Activity -
Search the data below, and report every line in which "Imports" occurs.

_ _ _ _ _

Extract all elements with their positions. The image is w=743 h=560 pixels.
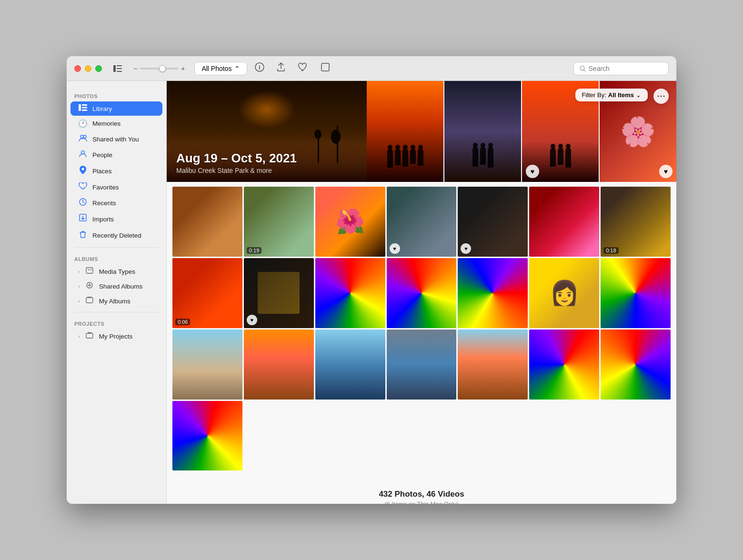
more-options-button[interactable]: [653, 89, 669, 104]
sidebar-item-places[interactable]: Places: [70, 163, 162, 179]
toolbar-left: − +: [111, 63, 189, 74]
sidebar-item-shared-with-you[interactable]: Shared with You: [70, 131, 162, 147]
traffic-lights: [74, 65, 102, 72]
zoom-minus-button[interactable]: −: [133, 65, 137, 72]
featured-photo-3[interactable]: [444, 81, 521, 182]
table-row[interactable]: [172, 401, 242, 471]
table-row[interactable]: [529, 330, 599, 400]
photo-area: Aug 19 – Oct 5, 2021 Malibu Creek State …: [167, 81, 676, 504]
table-row[interactable]: 🌺: [315, 187, 385, 257]
sidebar-item-my-albums[interactable]: › My Albums: [70, 294, 162, 308]
table-row[interactable]: [172, 330, 242, 400]
sidebar-my-projects-label: My Projects: [99, 333, 133, 340]
table-row[interactable]: 👩: [529, 258, 599, 328]
sidebar-item-memories[interactable]: 🕐 Memories: [70, 116, 162, 131]
table-row[interactable]: 0:06: [172, 258, 242, 328]
sidebar-item-my-projects[interactable]: › My Projects: [70, 329, 162, 343]
svg-rect-6: [321, 63, 329, 71]
sidebar-item-recently-deleted[interactable]: Recently Deleted: [70, 228, 162, 243]
favorite-button[interactable]: [296, 60, 310, 76]
places-icon: [78, 166, 88, 176]
all-photos-button[interactable]: All Photos ⌃: [194, 62, 247, 75]
svg-rect-2: [117, 68, 122, 69]
sidebar-recents-label: Recents: [92, 200, 116, 207]
svg-line-8: [584, 70, 585, 71]
mac-only-count: (6 Items on This Mac Only): [167, 500, 676, 504]
shared-icon: [78, 134, 88, 144]
svg-text:i: i: [259, 64, 261, 71]
table-row[interactable]: ♥: [387, 187, 457, 257]
sidebar-item-recents[interactable]: Recents: [70, 195, 162, 210]
table-row[interactable]: [387, 330, 457, 400]
sidebar-places-label: Places: [92, 168, 112, 175]
svg-rect-11: [82, 107, 87, 109]
svg-point-25: [658, 96, 659, 97]
svg-point-16: [82, 168, 84, 170]
sidebar-item-people[interactable]: People: [70, 147, 162, 162]
table-row[interactable]: [387, 258, 457, 328]
sidebar-library-label: Library: [92, 105, 112, 112]
table-row[interactable]: [601, 258, 671, 328]
zoom-thumb[interactable]: [159, 65, 166, 72]
minimize-button[interactable]: [85, 65, 91, 72]
table-row[interactable]: [315, 258, 385, 328]
heart-overlay-5: ♥: [659, 165, 673, 178]
featured-overlay: Aug 19 – Oct 5, 2021 Malibu Creek State …: [167, 143, 306, 182]
chevron-icon: ›: [78, 269, 80, 274]
close-button[interactable]: [74, 65, 81, 72]
sidebar-item-library[interactable]: Library: [70, 101, 162, 116]
svg-point-14: [83, 135, 86, 138]
table-row[interactable]: [601, 330, 671, 400]
trash-icon: [78, 230, 88, 240]
share-button[interactable]: [275, 60, 287, 76]
zoom-plus-button[interactable]: +: [181, 65, 185, 72]
info-button[interactable]: i: [253, 60, 266, 76]
sidebar-photos-section: Photos: [67, 89, 166, 101]
featured-location: Malibu Creek State Park & more: [176, 167, 297, 174]
svg-point-26: [661, 96, 662, 97]
sidebar: Photos Library 🕐 Memories Shared with Yo…: [67, 81, 167, 504]
sidebar-shared-label: Shared with You: [92, 136, 139, 143]
svg-rect-19: [86, 268, 93, 273]
chevron-icon-2: ›: [78, 283, 80, 289]
table-row[interactable]: [458, 258, 528, 328]
divider-2: [74, 312, 159, 312]
svg-rect-23: [86, 298, 93, 303]
crop-button[interactable]: [319, 60, 332, 76]
sidebar-people-label: People: [92, 151, 112, 159]
sidebar-item-media-types[interactable]: › Media Types: [70, 264, 162, 279]
sidebar-item-imports[interactable]: Imports: [70, 211, 162, 227]
sidebar-item-shared-albums[interactable]: › Shared Albums: [70, 279, 162, 293]
filter-chevron: ⌄: [636, 91, 641, 99]
search-bar[interactable]: [573, 62, 669, 75]
photo-count-section: 432 Photos, 46 Videos (6 Items on This M…: [167, 475, 676, 504]
table-row[interactable]: [458, 330, 528, 400]
search-icon: [580, 65, 586, 72]
table-row[interactable]: 0:18: [601, 187, 671, 257]
sidebar-imports-label: Imports: [92, 216, 114, 223]
favorites-icon: [78, 182, 88, 192]
featured-date: Aug 19 – Oct 5, 2021: [176, 151, 297, 166]
svg-rect-0: [113, 65, 116, 72]
table-row[interactable]: 0:19: [244, 187, 314, 257]
table-row[interactable]: [172, 187, 242, 257]
filter-bar[interactable]: Filter By: All Items ⌄: [575, 89, 648, 101]
search-input[interactable]: [589, 65, 663, 72]
featured-photo-2[interactable]: [367, 81, 443, 182]
table-row[interactable]: [244, 330, 314, 400]
chevron-icon-3: ›: [78, 298, 80, 304]
maximize-button[interactable]: [95, 65, 102, 72]
sidebar-item-favorites[interactable]: Favorites: [70, 180, 162, 195]
sidebar-toggle-button[interactable]: [111, 63, 124, 74]
featured-main-tile[interactable]: Aug 19 – Oct 5, 2021 Malibu Creek State …: [167, 81, 367, 182]
zoom-track[interactable]: [140, 68, 178, 70]
svg-point-27: [663, 96, 665, 97]
table-row[interactable]: [315, 330, 385, 400]
recents-icon: [78, 198, 88, 208]
main-content: Photos Library 🕐 Memories Shared with Yo…: [67, 81, 676, 504]
table-row[interactable]: ♥: [244, 258, 314, 328]
table-row[interactable]: ♥: [458, 187, 528, 257]
photo-count: 432 Photos, 46 Videos: [167, 490, 676, 499]
table-row[interactable]: [529, 187, 599, 257]
filter-value: All Items: [608, 91, 634, 99]
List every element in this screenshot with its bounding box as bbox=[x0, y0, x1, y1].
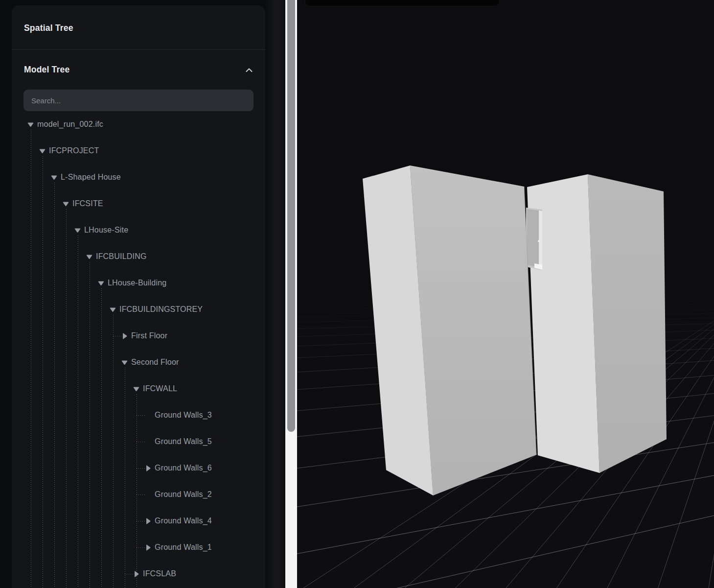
triangle-right-icon[interactable] bbox=[144, 544, 152, 551]
tree-connector-line bbox=[125, 574, 133, 574]
tree-item-label: Ground Walls_2 bbox=[155, 490, 212, 499]
tree-connector-line bbox=[137, 521, 145, 521]
triangle-down-icon[interactable] bbox=[121, 359, 128, 366]
tree-connector-line bbox=[137, 494, 145, 495]
triangle-right-icon[interactable] bbox=[144, 465, 152, 472]
building-right-block-side-face[interactable] bbox=[588, 174, 667, 473]
tree-guide-line bbox=[43, 156, 43, 588]
tree-guide-line bbox=[31, 130, 31, 588]
tree-item-label: model_run_002.ifc bbox=[37, 120, 103, 129]
triangle-down-icon[interactable] bbox=[133, 385, 140, 393]
viewport-3d[interactable] bbox=[297, 0, 714, 588]
tree-guide-line bbox=[78, 235, 78, 588]
tree-row[interactable]: First Floor bbox=[121, 323, 167, 349]
tree-item-label: IFCWALL bbox=[143, 384, 177, 393]
tree-guide-line bbox=[101, 288, 102, 588]
tree-guide-line bbox=[113, 315, 114, 588]
tree-guide-line bbox=[54, 183, 55, 588]
triangle-right-icon[interactable] bbox=[121, 332, 128, 340]
tree-item-label: Ground Walls_5 bbox=[155, 437, 212, 446]
tree-item-label: IFCSITE bbox=[72, 199, 103, 208]
tree-item-label: Ground Walls_3 bbox=[155, 411, 212, 420]
tree-item-label: Ground Walls_4 bbox=[155, 517, 212, 525]
triangle-down-icon[interactable] bbox=[39, 147, 46, 155]
tree-connector-line bbox=[137, 547, 145, 548]
tree-guide-line bbox=[125, 368, 125, 588]
tree-item-label: IFCSLAB bbox=[143, 569, 176, 578]
triangle-right-icon[interactable] bbox=[144, 517, 152, 525]
triangle-down-icon[interactable] bbox=[109, 306, 116, 313]
tree-item-label: LHouse-Building bbox=[108, 279, 166, 287]
tree-item-label: IFCPROJECT bbox=[49, 146, 99, 155]
tree-guide-line bbox=[137, 394, 137, 588]
triangle-down-icon[interactable] bbox=[50, 174, 58, 181]
tree-row[interactable]: LHouse-Site bbox=[74, 217, 128, 243]
tree-row[interactable]: Ground Walls_3 bbox=[144, 402, 212, 428]
tree-leaf-spacer bbox=[144, 415, 155, 416]
triangle-down-icon[interactable] bbox=[62, 200, 69, 208]
tree-item-label: LHouse-Site bbox=[84, 226, 128, 235]
tree-leaf-spacer bbox=[144, 494, 155, 495]
tree-row[interactable]: Ground Walls_2 bbox=[144, 481, 212, 508]
tree-row[interactable]: IFCBUILDINGSTOREY bbox=[109, 296, 203, 323]
triangle-down-icon[interactable] bbox=[97, 280, 105, 287]
triangle-down-icon[interactable] bbox=[74, 227, 81, 234]
tree-item-label: Second Floor bbox=[131, 358, 179, 367]
tree-row[interactable]: IFCPROJECT bbox=[39, 138, 99, 164]
tree-row[interactable]: Second Floor bbox=[121, 349, 179, 376]
tree-item-label: First Floor bbox=[131, 331, 167, 340]
tree-item-label: IFCBUILDINGSTOREY bbox=[119, 305, 203, 314]
tree-row[interactable]: IFCBUILDING bbox=[86, 243, 147, 270]
sidebar-scrollbar-thumb[interactable] bbox=[287, 0, 295, 432]
tree-row[interactable]: Ground Walls_1 bbox=[144, 534, 212, 561]
tree-connector-line bbox=[137, 442, 145, 442]
panel-gap bbox=[265, 0, 285, 588]
tree-connector-line bbox=[137, 468, 145, 469]
tree-row[interactable]: Ground Walls_6 bbox=[144, 455, 212, 481]
triangle-right-icon[interactable] bbox=[133, 570, 140, 578]
tree-item-label: Ground Walls_6 bbox=[155, 464, 212, 472]
tree-row[interactable]: LHouse-Building bbox=[97, 270, 166, 296]
building-door-opening[interactable] bbox=[526, 208, 542, 270]
app-window: Spatial Tree Model Tree model_run_002.if… bbox=[0, 0, 714, 588]
model-tree: model_run_002.ifcIFCPROJECTL-Shaped Hous… bbox=[0, 0, 285, 588]
tree-row[interactable]: model_run_002.ifc bbox=[27, 111, 103, 138]
tree-item-label: IFCBUILDING bbox=[96, 252, 147, 261]
tree-row[interactable]: IFCSLAB bbox=[133, 561, 176, 587]
tree-item-label: Ground Walls_1 bbox=[155, 543, 212, 552]
tree-row[interactable]: IFCWALL bbox=[133, 376, 177, 402]
tree-row[interactable]: Ground Walls_5 bbox=[144, 428, 212, 455]
tree-row[interactable]: Ground Walls_4 bbox=[144, 508, 212, 534]
tree-guide-line bbox=[66, 209, 67, 588]
tree-guide-line bbox=[90, 262, 90, 588]
tree-connector-line bbox=[137, 415, 145, 416]
ifc-building-model[interactable] bbox=[297, 0, 714, 588]
tree-row[interactable]: L-Shaped House bbox=[50, 164, 121, 190]
tree-leaf-spacer bbox=[144, 442, 155, 442]
tree-item-label: L-Shaped House bbox=[61, 173, 121, 182]
tree-connector-line bbox=[113, 336, 121, 336]
tree-row[interactable]: IFCSITE bbox=[62, 190, 103, 217]
viewport-toolbar-remnant bbox=[305, 0, 500, 6]
triangle-down-icon[interactable] bbox=[27, 121, 34, 128]
sidebar-scrollbar-track[interactable] bbox=[285, 0, 297, 588]
triangle-down-icon[interactable] bbox=[86, 253, 93, 260]
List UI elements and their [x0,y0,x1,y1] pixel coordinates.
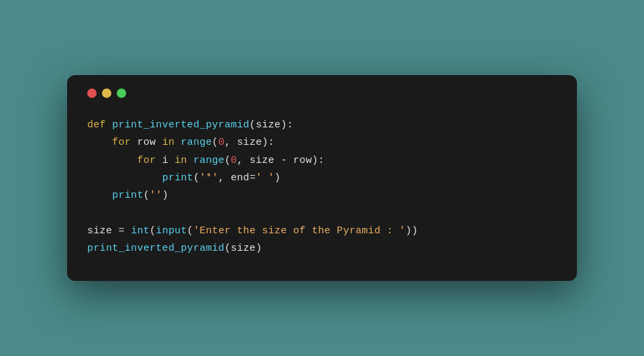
code-window: def print_inverted_pyramid(size): for ro… [67,75,577,281]
func-name: print_inverted_pyramid [112,117,250,134]
code-line-3: for i in range(0, size - row): [87,152,557,170]
code-block: def print_inverted_pyramid(size): for ro… [87,117,557,257]
title-bar [87,88,557,98]
maximize-button[interactable] [117,88,126,98]
code-line-4: print('*', end=' ') [87,170,557,187]
code-line-8: print_inverted_pyramid(size) [87,240,557,257]
code-line-5: print('') [87,187,557,204]
close-button[interactable] [87,88,97,98]
code-line-2: for row in range(0, size): [87,134,557,152]
code-line-1: def print_inverted_pyramid(size): [87,117,557,134]
code-line-7: size = int(input('Enter the size of the … [87,223,557,240]
minimize-button[interactable] [102,88,111,98]
empty-line [87,204,557,222]
keyword-def: def [87,117,112,134]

_ _ _ _ _

Exercise response -
sidebar-item-imports[interactable]: Imports: [70, 211, 162, 227]
sidebar-imports-label: Imports: [92, 216, 114, 223]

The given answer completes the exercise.